Thorn is a new quarterly print magazine about paganism and modern culture. Through a combination of news articles and investigative research, photographic spreads and academic essays, comic strips, original illustration and historical analysis, we hope to illuminate the joys and complications of living ancient paths in the wired era.
Cultural Borrowing/Cultural Appropriation: A Relationship Model for Respectful Borrowing
Christine Hoff Kraemer

...Where, however, is the line between respectful cultural borrowing and disrespectful cultural appropriation? Pagans fall on both sides of this equation as borrowers and the borrowed-from. In particular, British Traditional Wiccans have frequently expressed anger at the appropriation and commodification of “Wicca.” The word “Wicca” is now frequently used interchangeably with “eclectic contemporary Paganism” and has been applied in popular Pagan books to practices that bear little or no resemblance to the duotheistic, highly liturgical, lineaged mystery religion that Gerald Gardner’s coven practiced. Dismayed and bitter at the association of their sacred traditions with faddish Teen Witch spell books, most of which lack any clear theology or mention of central rituals such as the Great Rite, some British Traditional covens have become doubly secretive, irritated by seekers whose interest springs not from an authentic spiritual calling, but from an adolescent rebellion against their parents’ Christianity.

I first encountered the term “Neo-Wicca” (used to describe any Wiccan-derived tradition that deviates heavily from the work of Gerald Gardner and lacks initiatory lineage) on British Traditional Wiccan listservs in the early 2000s, along with the far more derogatory term “McWicca.” Detractors of these Wiccan innovations often point fingers at Silver Ravenwolf, Scott Cunningham, or even Raymond Buckland for the watering-down of their practices. Some of those who use the term “Neo-Wicca” see it as a valid religious path, but insist that the initiations and experiential training received in a lineaged Wiccan coven are unique and cannot be learned from a book. Others imply that the training involved in eclectic covens is simply so lax that the result is a fast food version of the religion. On one humor site, an aspiring young witch named Raven Ravensong places her order to be a witch at the drive-thru and then adds, “[C]an I get a first degree Initiation on that?”

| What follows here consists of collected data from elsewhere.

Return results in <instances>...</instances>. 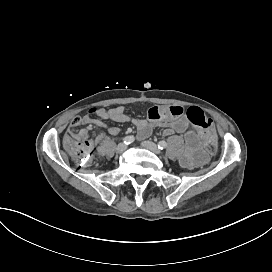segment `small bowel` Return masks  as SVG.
<instances>
[{
  "label": "small bowel",
  "instance_id": "1",
  "mask_svg": "<svg viewBox=\"0 0 272 272\" xmlns=\"http://www.w3.org/2000/svg\"><path fill=\"white\" fill-rule=\"evenodd\" d=\"M104 120L134 124L141 139L147 138L155 126L163 127L166 136L173 133L183 134L185 147L181 156V165L187 169H194L205 162L206 155L199 148V136L190 128L187 113L183 107L178 105L151 107L148 110L147 119L131 118L125 113L122 106L111 109L92 107L86 114L73 118L69 134L65 136L64 140L70 135L79 138L83 133H88L86 130H81L78 134H73L72 129L79 125L106 128L111 135L120 133L117 126H107Z\"/></svg>",
  "mask_w": 272,
  "mask_h": 272
}]
</instances>
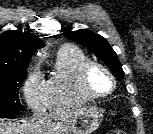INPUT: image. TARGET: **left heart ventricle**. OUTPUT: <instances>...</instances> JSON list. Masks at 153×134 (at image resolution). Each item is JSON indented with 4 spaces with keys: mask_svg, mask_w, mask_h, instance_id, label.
I'll return each instance as SVG.
<instances>
[{
    "mask_svg": "<svg viewBox=\"0 0 153 134\" xmlns=\"http://www.w3.org/2000/svg\"><path fill=\"white\" fill-rule=\"evenodd\" d=\"M89 86L95 93H105L111 89L112 83L108 75L99 69H95L90 74Z\"/></svg>",
    "mask_w": 153,
    "mask_h": 134,
    "instance_id": "b2bd125f",
    "label": "left heart ventricle"
}]
</instances>
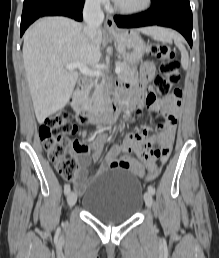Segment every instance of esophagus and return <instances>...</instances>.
<instances>
[{"label":"esophagus","instance_id":"esophagus-1","mask_svg":"<svg viewBox=\"0 0 219 258\" xmlns=\"http://www.w3.org/2000/svg\"><path fill=\"white\" fill-rule=\"evenodd\" d=\"M105 29L108 33H117L119 29L117 28L114 19L111 15H108L105 20Z\"/></svg>","mask_w":219,"mask_h":258}]
</instances>
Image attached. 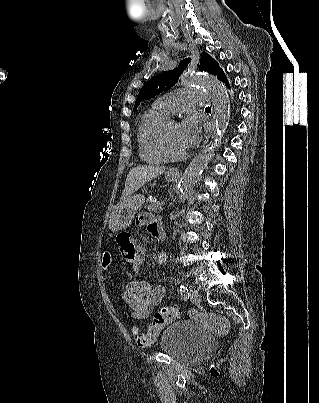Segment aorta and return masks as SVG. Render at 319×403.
<instances>
[{
  "mask_svg": "<svg viewBox=\"0 0 319 403\" xmlns=\"http://www.w3.org/2000/svg\"><path fill=\"white\" fill-rule=\"evenodd\" d=\"M182 83L186 86H199L205 89L212 99L215 112V131L212 135L213 141L200 151L186 168L182 176L179 185V194L184 196L195 185L203 169L213 156L216 146L223 138V134L229 124L230 100L225 86L214 76L190 75L184 77Z\"/></svg>",
  "mask_w": 319,
  "mask_h": 403,
  "instance_id": "762f6f07",
  "label": "aorta"
}]
</instances>
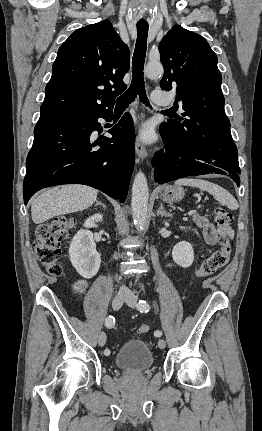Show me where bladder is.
I'll list each match as a JSON object with an SVG mask.
<instances>
[{
    "label": "bladder",
    "instance_id": "1",
    "mask_svg": "<svg viewBox=\"0 0 262 431\" xmlns=\"http://www.w3.org/2000/svg\"><path fill=\"white\" fill-rule=\"evenodd\" d=\"M117 366L129 373H141L153 365V354L142 339L130 340L115 355Z\"/></svg>",
    "mask_w": 262,
    "mask_h": 431
}]
</instances>
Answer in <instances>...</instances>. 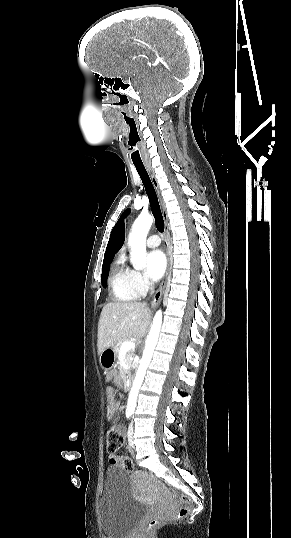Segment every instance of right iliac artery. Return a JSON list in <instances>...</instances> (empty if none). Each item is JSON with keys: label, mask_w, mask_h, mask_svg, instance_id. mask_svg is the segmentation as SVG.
I'll return each instance as SVG.
<instances>
[{"label": "right iliac artery", "mask_w": 291, "mask_h": 538, "mask_svg": "<svg viewBox=\"0 0 291 538\" xmlns=\"http://www.w3.org/2000/svg\"><path fill=\"white\" fill-rule=\"evenodd\" d=\"M130 415H131V414H129V413H128V414H126V417H127V419H129Z\"/></svg>", "instance_id": "82829eb1"}]
</instances>
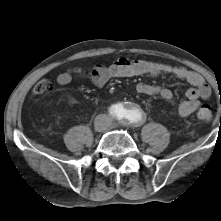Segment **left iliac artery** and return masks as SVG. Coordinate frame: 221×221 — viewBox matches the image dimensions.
I'll use <instances>...</instances> for the list:
<instances>
[{"instance_id":"1","label":"left iliac artery","mask_w":221,"mask_h":221,"mask_svg":"<svg viewBox=\"0 0 221 221\" xmlns=\"http://www.w3.org/2000/svg\"><path fill=\"white\" fill-rule=\"evenodd\" d=\"M130 122L141 123L143 121V114L139 109L130 110L124 115Z\"/></svg>"}]
</instances>
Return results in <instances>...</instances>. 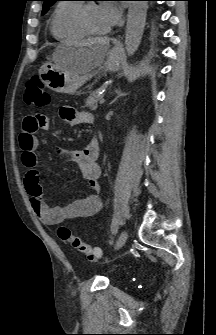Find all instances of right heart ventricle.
<instances>
[{"label":"right heart ventricle","mask_w":216,"mask_h":335,"mask_svg":"<svg viewBox=\"0 0 216 335\" xmlns=\"http://www.w3.org/2000/svg\"><path fill=\"white\" fill-rule=\"evenodd\" d=\"M80 6L81 4L68 1H62L56 6L50 23V31L55 39L72 41L87 35L77 22V12Z\"/></svg>","instance_id":"1"}]
</instances>
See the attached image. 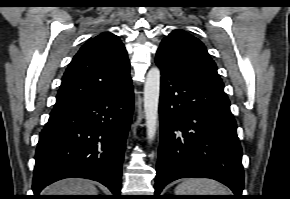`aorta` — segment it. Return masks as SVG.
I'll use <instances>...</instances> for the list:
<instances>
[{"instance_id": "obj_1", "label": "aorta", "mask_w": 290, "mask_h": 199, "mask_svg": "<svg viewBox=\"0 0 290 199\" xmlns=\"http://www.w3.org/2000/svg\"><path fill=\"white\" fill-rule=\"evenodd\" d=\"M160 77L159 68L153 67L148 71L144 84V113L149 142L154 140L158 127Z\"/></svg>"}]
</instances>
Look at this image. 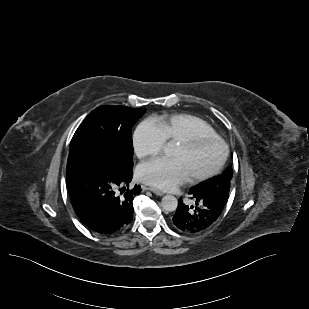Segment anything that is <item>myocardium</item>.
<instances>
[{"instance_id": "1", "label": "myocardium", "mask_w": 309, "mask_h": 309, "mask_svg": "<svg viewBox=\"0 0 309 309\" xmlns=\"http://www.w3.org/2000/svg\"><path fill=\"white\" fill-rule=\"evenodd\" d=\"M208 142H214L217 143L220 146L221 153L219 160L217 164L208 172L194 175L190 177V181L192 182H203L206 181L214 176H216L224 167L225 162L228 157L229 148L225 140L218 135H211V134H193L191 136H188L186 138L180 139L177 141L178 144H181L189 149H194L202 144L208 143Z\"/></svg>"}]
</instances>
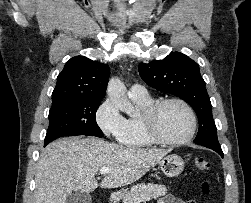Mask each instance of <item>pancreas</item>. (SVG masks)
Returning <instances> with one entry per match:
<instances>
[{"label":"pancreas","mask_w":251,"mask_h":203,"mask_svg":"<svg viewBox=\"0 0 251 203\" xmlns=\"http://www.w3.org/2000/svg\"><path fill=\"white\" fill-rule=\"evenodd\" d=\"M167 188L160 184H137L132 186L131 190L123 195L122 203H140L147 202L164 196Z\"/></svg>","instance_id":"cf45deb5"}]
</instances>
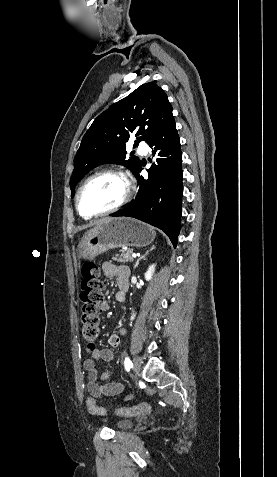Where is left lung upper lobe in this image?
<instances>
[{"label":"left lung upper lobe","instance_id":"1","mask_svg":"<svg viewBox=\"0 0 277 477\" xmlns=\"http://www.w3.org/2000/svg\"><path fill=\"white\" fill-rule=\"evenodd\" d=\"M171 118L172 106L155 82L139 86L101 113L83 136L75 155L70 179L72 197L77 183L98 165L120 164L135 174L141 162L135 156L126 157L130 136L136 137L135 143H147Z\"/></svg>","mask_w":277,"mask_h":477}]
</instances>
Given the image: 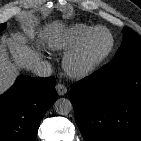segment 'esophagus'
<instances>
[{
	"label": "esophagus",
	"mask_w": 141,
	"mask_h": 141,
	"mask_svg": "<svg viewBox=\"0 0 141 141\" xmlns=\"http://www.w3.org/2000/svg\"><path fill=\"white\" fill-rule=\"evenodd\" d=\"M56 91H57L59 96H63V95L66 94L67 88L64 84H57L56 85Z\"/></svg>",
	"instance_id": "1"
}]
</instances>
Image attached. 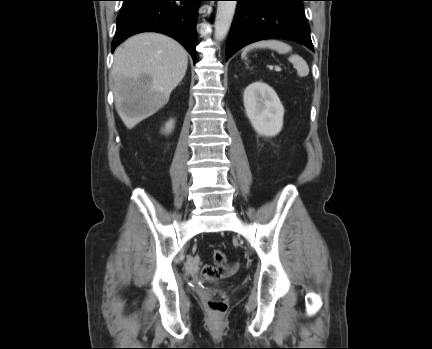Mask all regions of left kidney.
I'll use <instances>...</instances> for the list:
<instances>
[{"label": "left kidney", "instance_id": "5707ae66", "mask_svg": "<svg viewBox=\"0 0 432 349\" xmlns=\"http://www.w3.org/2000/svg\"><path fill=\"white\" fill-rule=\"evenodd\" d=\"M243 102L246 115L259 135L272 137L281 131L284 108L274 89L267 83L260 80L248 85Z\"/></svg>", "mask_w": 432, "mask_h": 349}]
</instances>
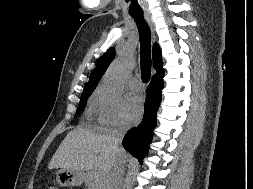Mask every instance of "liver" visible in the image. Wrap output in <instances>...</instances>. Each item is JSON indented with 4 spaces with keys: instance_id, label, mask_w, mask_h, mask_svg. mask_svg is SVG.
I'll return each instance as SVG.
<instances>
[{
    "instance_id": "obj_1",
    "label": "liver",
    "mask_w": 253,
    "mask_h": 189,
    "mask_svg": "<svg viewBox=\"0 0 253 189\" xmlns=\"http://www.w3.org/2000/svg\"><path fill=\"white\" fill-rule=\"evenodd\" d=\"M127 158L123 148L121 152L114 149L111 136L79 127L70 131L61 142L49 163V169H71L88 173L95 169L101 173L104 181L113 165L119 160L126 162Z\"/></svg>"
}]
</instances>
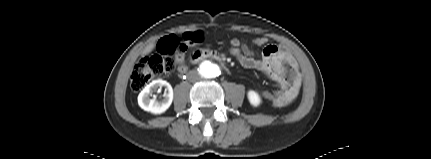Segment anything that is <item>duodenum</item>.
I'll list each match as a JSON object with an SVG mask.
<instances>
[{
  "label": "duodenum",
  "instance_id": "410a0bca",
  "mask_svg": "<svg viewBox=\"0 0 431 159\" xmlns=\"http://www.w3.org/2000/svg\"><path fill=\"white\" fill-rule=\"evenodd\" d=\"M207 58H212L220 62H223L222 57L217 52L210 51V50H197L192 53L190 60L192 63H197Z\"/></svg>",
  "mask_w": 431,
  "mask_h": 159
}]
</instances>
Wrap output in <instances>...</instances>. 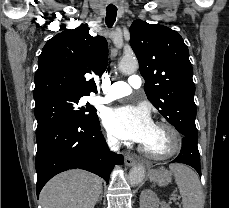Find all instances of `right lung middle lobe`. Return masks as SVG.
<instances>
[{
  "instance_id": "obj_1",
  "label": "right lung middle lobe",
  "mask_w": 229,
  "mask_h": 208,
  "mask_svg": "<svg viewBox=\"0 0 229 208\" xmlns=\"http://www.w3.org/2000/svg\"><path fill=\"white\" fill-rule=\"evenodd\" d=\"M82 96L74 95H52L36 101L34 113L38 122L36 134L57 121L63 119H76L86 123L98 121L96 109L86 104V107L78 106Z\"/></svg>"
}]
</instances>
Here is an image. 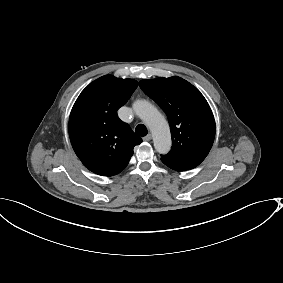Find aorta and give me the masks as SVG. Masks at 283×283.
<instances>
[{
    "mask_svg": "<svg viewBox=\"0 0 283 283\" xmlns=\"http://www.w3.org/2000/svg\"><path fill=\"white\" fill-rule=\"evenodd\" d=\"M133 109L136 115L149 127L156 151L160 154L168 153L171 148V134L166 119L146 100L135 101Z\"/></svg>",
    "mask_w": 283,
    "mask_h": 283,
    "instance_id": "obj_1",
    "label": "aorta"
}]
</instances>
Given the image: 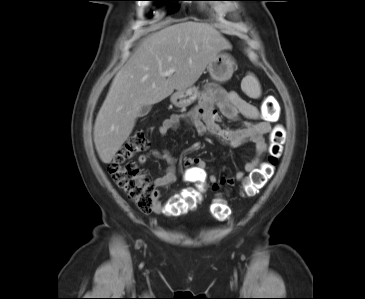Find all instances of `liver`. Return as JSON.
Returning <instances> with one entry per match:
<instances>
[{
  "label": "liver",
  "mask_w": 365,
  "mask_h": 299,
  "mask_svg": "<svg viewBox=\"0 0 365 299\" xmlns=\"http://www.w3.org/2000/svg\"><path fill=\"white\" fill-rule=\"evenodd\" d=\"M231 44L212 25L182 21L145 37L114 77L94 125V143L109 164L128 139L140 108L186 90L208 64ZM176 69L164 77L161 73Z\"/></svg>",
  "instance_id": "6515ba94"
}]
</instances>
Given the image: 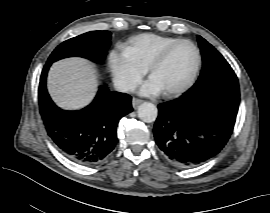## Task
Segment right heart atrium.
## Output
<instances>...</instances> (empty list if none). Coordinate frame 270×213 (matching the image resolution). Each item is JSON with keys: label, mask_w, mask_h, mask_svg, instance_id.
I'll return each instance as SVG.
<instances>
[{"label": "right heart atrium", "mask_w": 270, "mask_h": 213, "mask_svg": "<svg viewBox=\"0 0 270 213\" xmlns=\"http://www.w3.org/2000/svg\"><path fill=\"white\" fill-rule=\"evenodd\" d=\"M110 63L115 81L126 90L135 88L141 82L147 70L146 67L132 63L126 57L123 49L121 53L113 52L111 54Z\"/></svg>", "instance_id": "1"}]
</instances>
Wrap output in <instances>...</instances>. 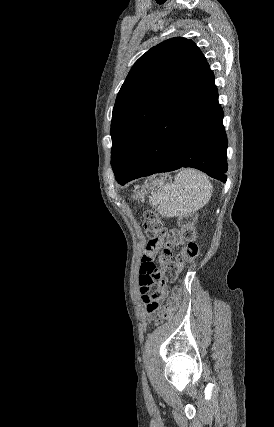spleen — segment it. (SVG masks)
<instances>
[{
  "label": "spleen",
  "instance_id": "obj_1",
  "mask_svg": "<svg viewBox=\"0 0 274 427\" xmlns=\"http://www.w3.org/2000/svg\"><path fill=\"white\" fill-rule=\"evenodd\" d=\"M152 186H158V190L152 192L151 206L162 217L195 214L211 198V184L207 176L192 168L181 170L175 176L173 184L157 180Z\"/></svg>",
  "mask_w": 274,
  "mask_h": 427
}]
</instances>
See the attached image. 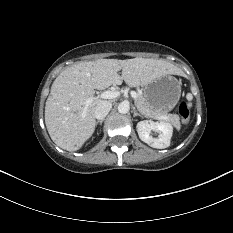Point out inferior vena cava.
<instances>
[{"label": "inferior vena cava", "mask_w": 233, "mask_h": 233, "mask_svg": "<svg viewBox=\"0 0 233 233\" xmlns=\"http://www.w3.org/2000/svg\"><path fill=\"white\" fill-rule=\"evenodd\" d=\"M112 104L109 101H100L94 111L95 118L98 120H103L107 114L110 112Z\"/></svg>", "instance_id": "obj_1"}]
</instances>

As borrowers, contemporary Pagans and those identifying as “New Age” practitioners have most often offended Native American groups by using their spiritual practices out of context and without any kind of relationship to living Native American communities. Religious studies scholar Sarah Pike writes of the 1993 “Declaration of War against Exploiters of Lakota Spirituality,” a statement that accuses New Age practitioners and Neo-Pagans of “cultural genocide” through commodification, dilution, and misinterpretation of Lakota practices (124-5; also York, 368 and Magliocco, 216). Native American leaders such as poet and anthropologist Wendy Rose accuse whites of stereotyping Native peoples and then profiting off these misrepresentations in books and workshops, as in the example of bestselling author Lynn Andrews, whose eighteen books include titles such as Medicine Woman and Jaguar Woman. Others fear that acts of cultural appropriation will endanger Native Americans’ legal rights to their religious practices. As increasing numbers of whites imitatively use the feathers and claws of endangered species for ritual purposes, a commercial demand for these objects arises and potentially threatens Native Americans’ exemption from endangered species laws. New Agers and Pagans have also interfered with the growth of sacred plants and overused sites sacred to Native Americans (Pike, 136).

White fascination with Native Americans often lacks an awareness of power inequalities. Ritual studies scholar Ronald Grimes writes of The Improved Order of Red Men, a fraternal society of nineteenth- and early twentieth-century America. Members dressed as Native Americans and engaged in “Indian” initiation rites intended to solidify social relationships and prove the candidate’s masculinity. Ironically, Native American peoples were, during this time, still being removed at gunpoint from their land by state and national armed forces. Quasi-Indian ritual societies remain active in the United States today, over Native American objections that they represent a spiritual version of the same imperialism that destroyed their communities economically and culturally and confined them to reservations (117-9). These “plastic shamans” (a term coined in the Native American activist community) include organizations such as Chuluaqui-Quodoushka, a sexually oriented New Age organization that founder Harley Reagan claimed was of Cherokee origin when he appeared on HBO’s Real Sex in 1992. After being threatened with a lawsuit by Cherokee leaders, Reagan relabeled his practice as a blend of ancient traditions. Workshops in “the Q” are still available today.